House Bill 58 was sponsored by Rep. Susan Pulsipher, who upon citing statistics showing that 30% of Utah students have reportedly tried vaping, said that this is cause for great concern. “Devices are small and easily hidden and hard to detect,” she said. “Bathrooms are becoming vape rooms, and detectors are being installed to try to deter usage.”
HB 58 would require school administrators to ban, confiscate and destroy any devices found on students.
The bill consists of three parts. The first establishes clear policies for vaping in schools, requiring school administrators to ban vaping and confiscate and destroy any found products. The second would add vaping education to school health curriculums, and the last part would provide funding to support schools in dealing with potential issues related to vaping.

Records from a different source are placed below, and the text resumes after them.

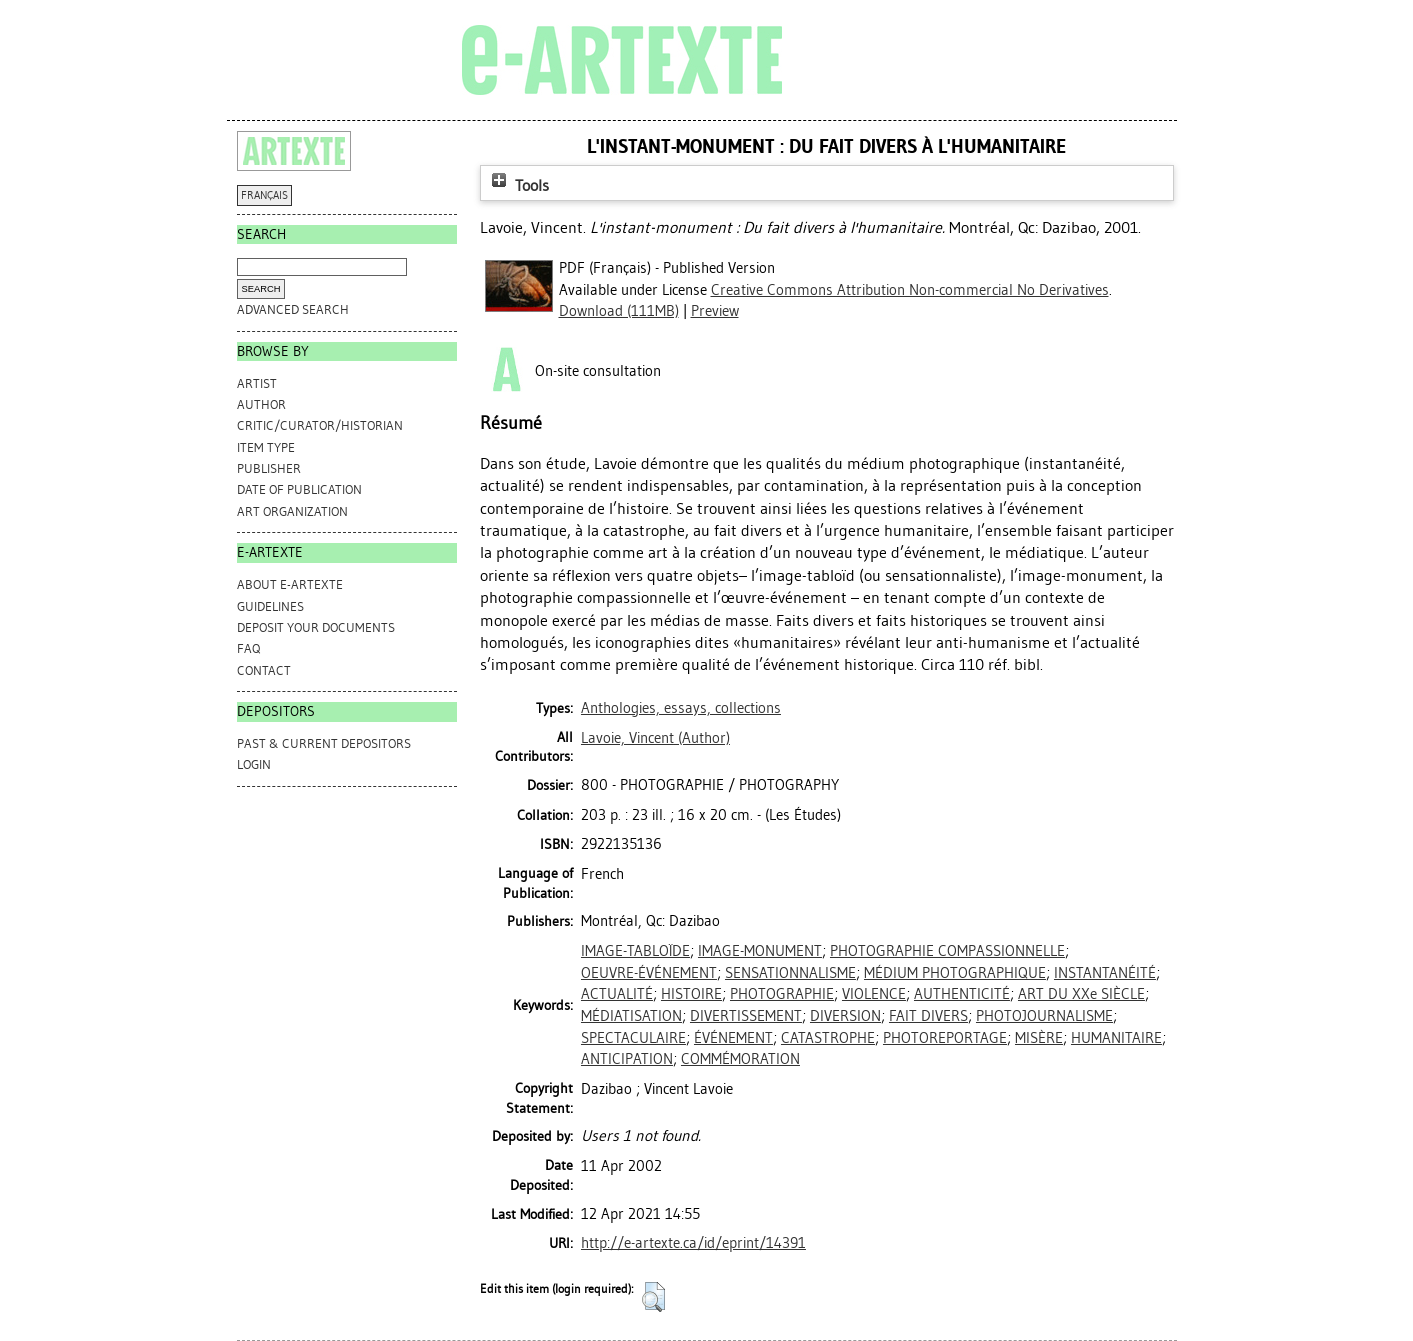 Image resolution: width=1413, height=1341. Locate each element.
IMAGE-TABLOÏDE (635, 951)
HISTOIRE (691, 994)
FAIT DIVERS (928, 1016)
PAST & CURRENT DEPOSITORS (324, 743)
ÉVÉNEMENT (733, 1038)
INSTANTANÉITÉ (1105, 973)
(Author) (655, 738)
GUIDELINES (270, 606)
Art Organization (292, 511)
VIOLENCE (874, 994)
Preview (715, 311)
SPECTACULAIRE (633, 1038)
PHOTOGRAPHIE (782, 994)
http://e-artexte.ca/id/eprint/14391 (693, 1243)
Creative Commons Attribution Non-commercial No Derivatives (910, 290)
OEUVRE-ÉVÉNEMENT (649, 973)
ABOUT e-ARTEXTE (290, 584)
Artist (257, 383)
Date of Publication (299, 489)
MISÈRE (1039, 1038)
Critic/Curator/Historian (320, 425)
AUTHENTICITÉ (962, 994)
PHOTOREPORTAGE (945, 1038)
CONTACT (264, 670)
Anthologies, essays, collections (681, 708)
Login (254, 764)
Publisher (269, 468)
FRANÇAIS (264, 195)
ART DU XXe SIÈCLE (1081, 994)
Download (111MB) (619, 311)
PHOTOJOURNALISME (1044, 1016)
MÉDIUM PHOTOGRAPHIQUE (955, 973)
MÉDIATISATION (631, 1016)
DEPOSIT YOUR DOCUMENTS (316, 627)
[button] (653, 1297)
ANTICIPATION (627, 1059)
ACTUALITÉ (617, 994)
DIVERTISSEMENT (746, 1016)
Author (261, 404)
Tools (518, 185)
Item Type (266, 447)
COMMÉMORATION (740, 1059)
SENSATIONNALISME (790, 973)
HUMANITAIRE (1116, 1038)
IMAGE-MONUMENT (760, 951)
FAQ (248, 648)
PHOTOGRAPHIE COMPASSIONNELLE (947, 951)
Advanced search (293, 309)
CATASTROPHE (828, 1038)
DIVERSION (845, 1016) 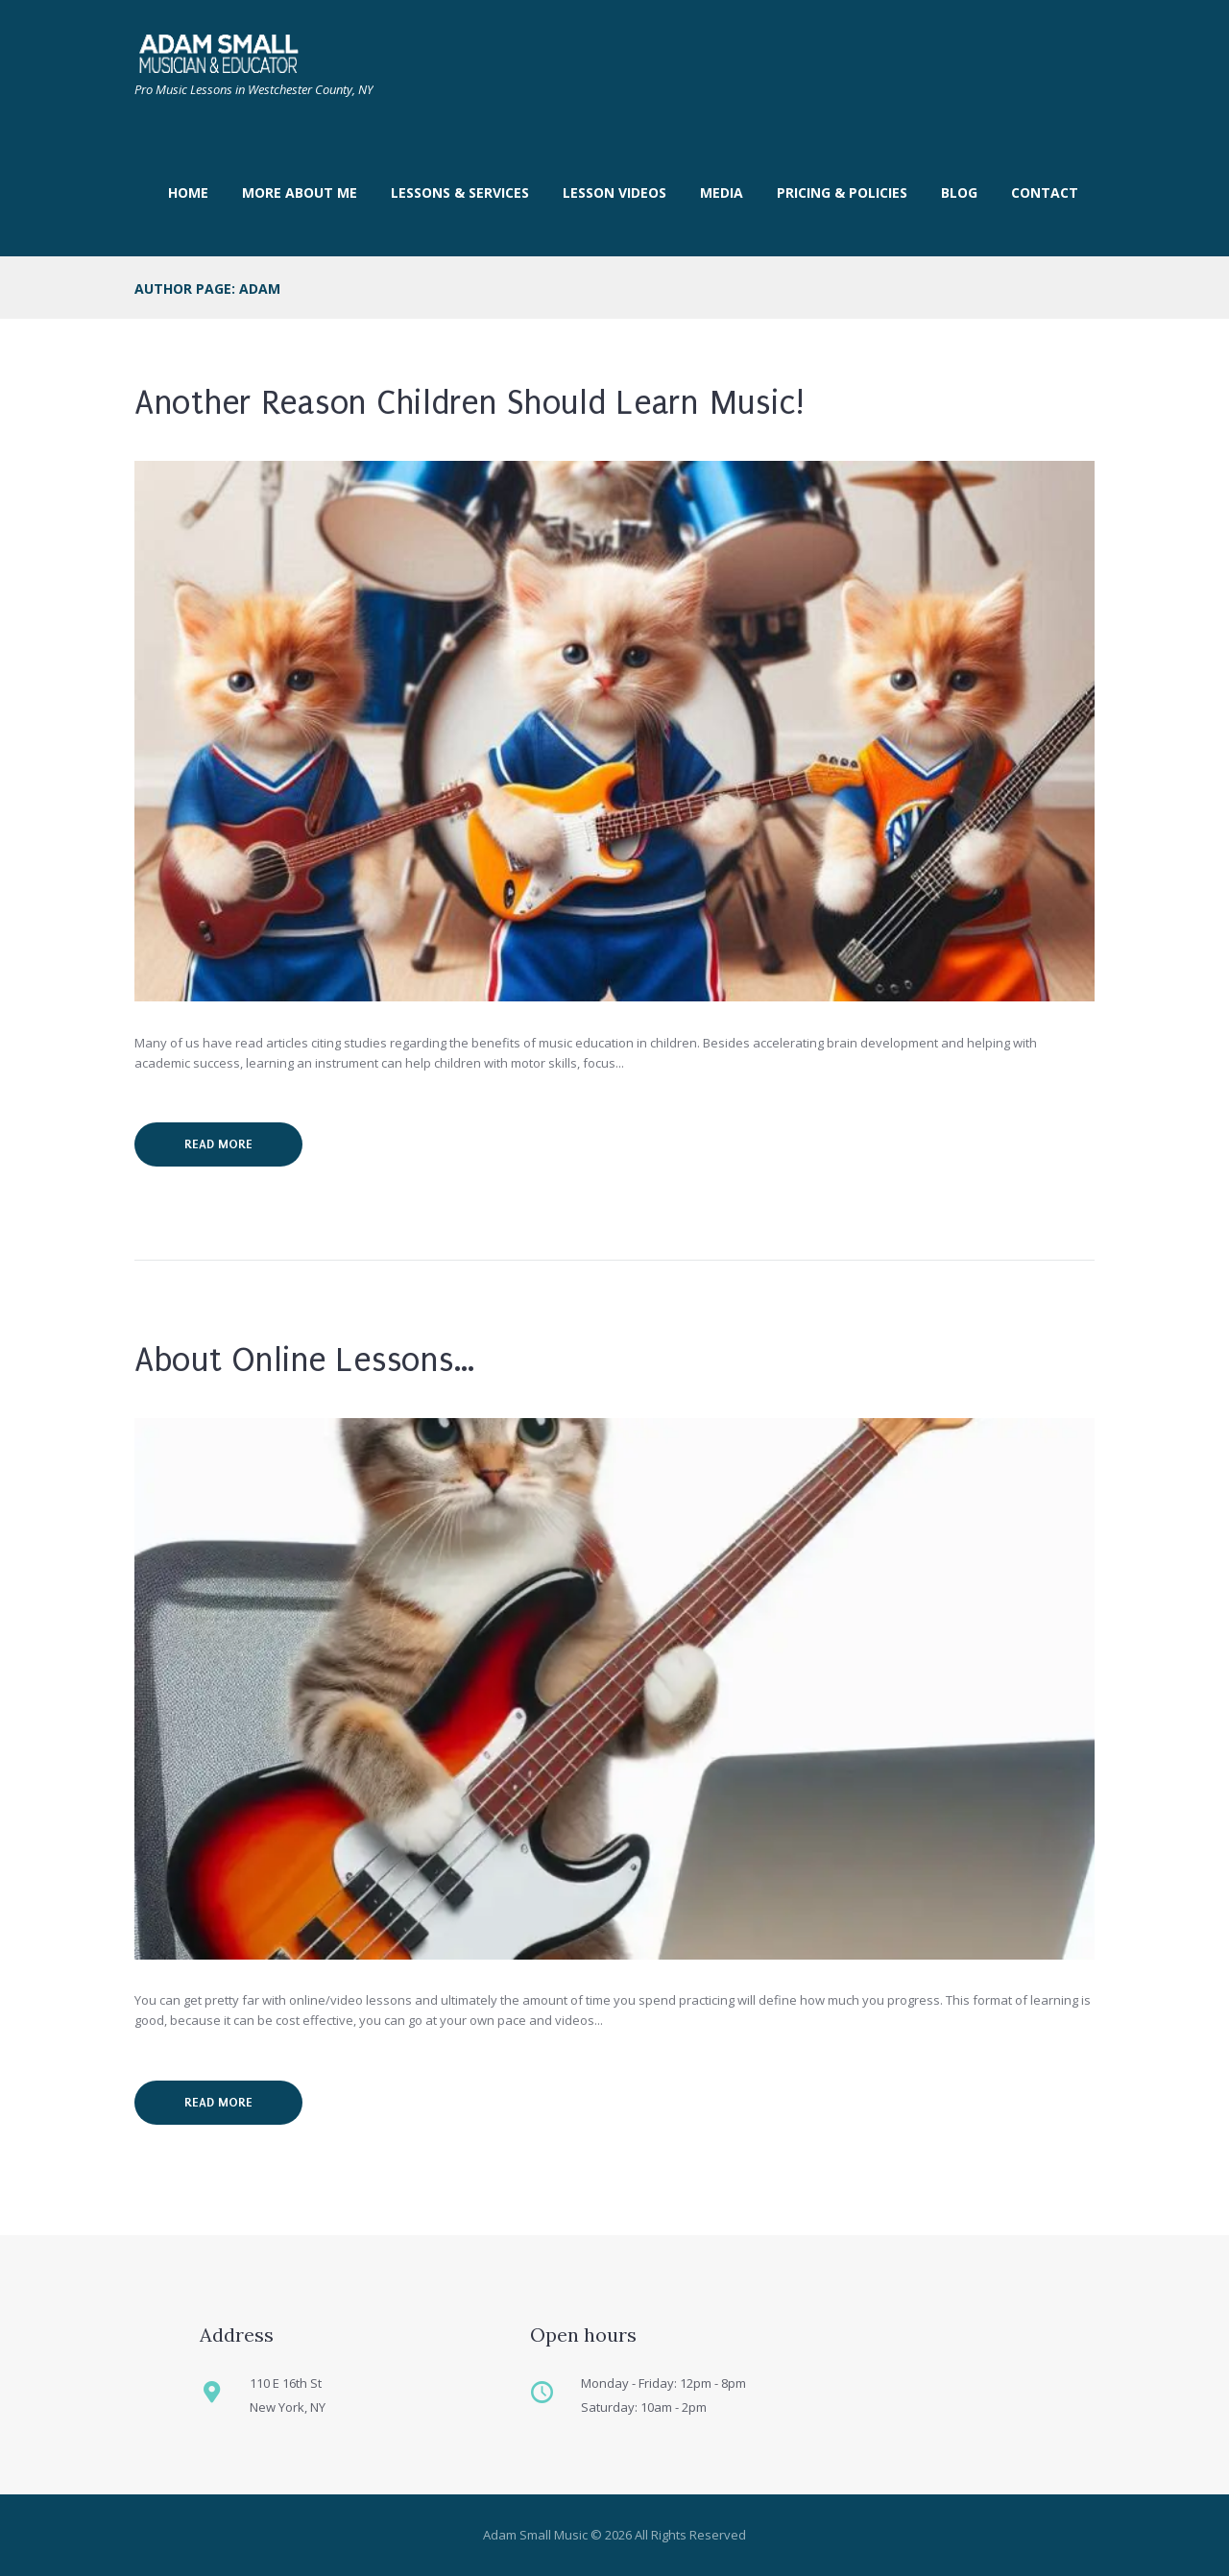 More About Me (299, 192)
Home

Herriman Rep. Candice Pierucci added that education about vaping is a major issue for her constituents. “Unfortunately, in our area, parents don’t even understand the danger of these devices,” she said. “So, I just wanted to say thank you, and this is the first step that we can make to put a dent in this issue.” After being passed by the house, HB 58 will now be moved to the Senate for consideration.
New Vaping Rules to Combat Teen Vaping
Meanwhile, the state has also proposed nine changes to current vaping regulations, including: increasing the age to purchase vaping products to 21; ban the sales of flavoured products or restrict them to permitted tobacco specialty stores; and extend the current tobacco product excise tax to include electronic devices. Additionally, in 2019, Utah lawmakers suggested an unreasonable 86.5% tax on vaping products.